About this exercise:
Return the lines below in which the string "музыкальных" occurs.

··· Task inputs

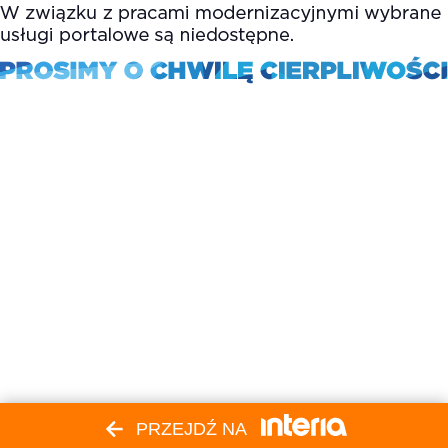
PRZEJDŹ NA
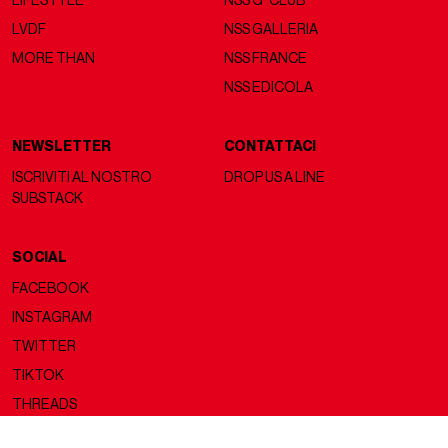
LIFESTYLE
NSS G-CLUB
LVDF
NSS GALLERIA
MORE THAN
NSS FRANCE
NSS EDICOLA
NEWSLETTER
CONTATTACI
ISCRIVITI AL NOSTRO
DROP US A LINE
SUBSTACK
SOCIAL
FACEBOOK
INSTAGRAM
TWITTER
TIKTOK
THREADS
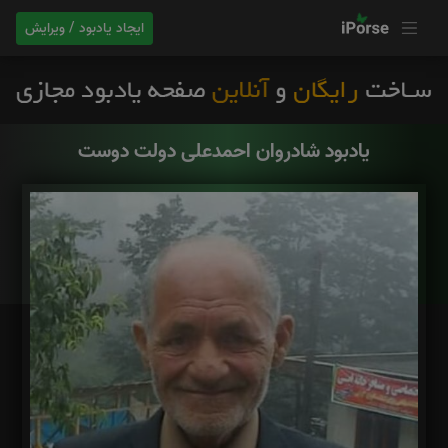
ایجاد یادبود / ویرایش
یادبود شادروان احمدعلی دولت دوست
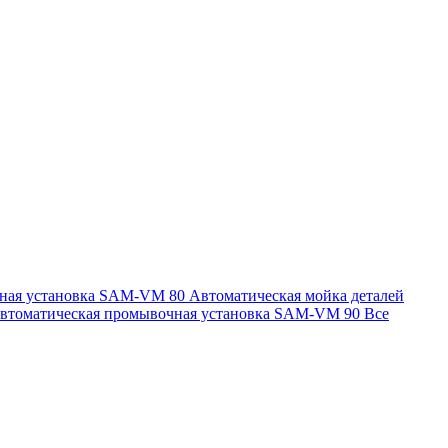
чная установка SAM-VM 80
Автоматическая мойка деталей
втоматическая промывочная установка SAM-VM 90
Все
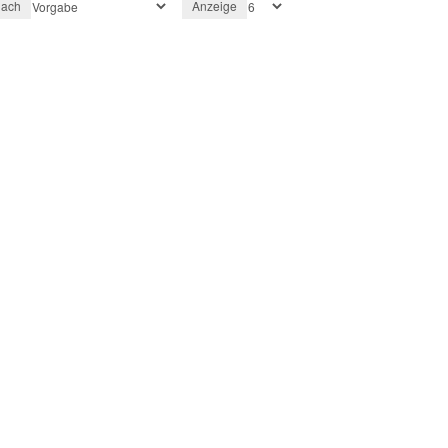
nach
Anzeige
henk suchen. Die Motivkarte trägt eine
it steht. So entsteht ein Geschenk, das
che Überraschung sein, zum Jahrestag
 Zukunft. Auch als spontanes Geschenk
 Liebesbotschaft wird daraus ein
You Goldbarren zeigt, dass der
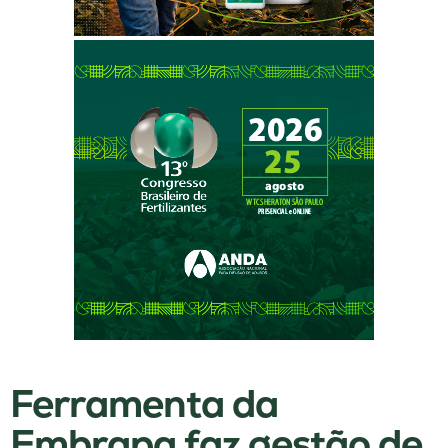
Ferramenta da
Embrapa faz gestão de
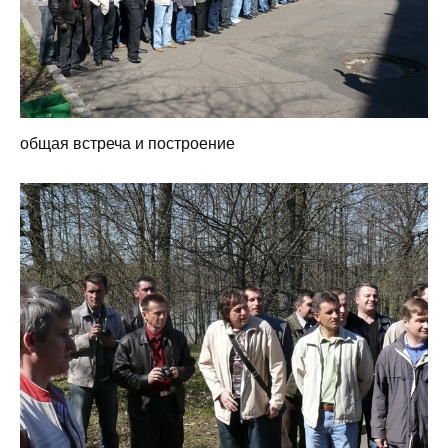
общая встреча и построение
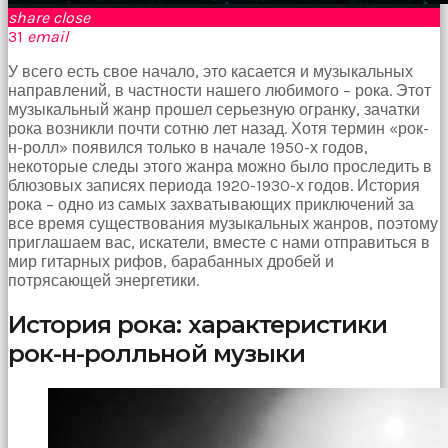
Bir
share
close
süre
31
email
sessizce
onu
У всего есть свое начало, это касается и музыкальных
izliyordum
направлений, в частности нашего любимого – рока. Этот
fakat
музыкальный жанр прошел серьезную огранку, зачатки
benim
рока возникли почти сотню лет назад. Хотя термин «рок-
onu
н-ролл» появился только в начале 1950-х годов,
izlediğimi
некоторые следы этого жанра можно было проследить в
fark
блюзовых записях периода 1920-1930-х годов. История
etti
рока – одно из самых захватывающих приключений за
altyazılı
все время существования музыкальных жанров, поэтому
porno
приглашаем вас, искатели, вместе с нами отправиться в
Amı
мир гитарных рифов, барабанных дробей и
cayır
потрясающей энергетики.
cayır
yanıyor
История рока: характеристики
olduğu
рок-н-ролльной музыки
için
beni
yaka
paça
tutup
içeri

······

The answer:
У всего есть свое начало, это касается и музыкальных
все время существования музыкальных жанров, поэтому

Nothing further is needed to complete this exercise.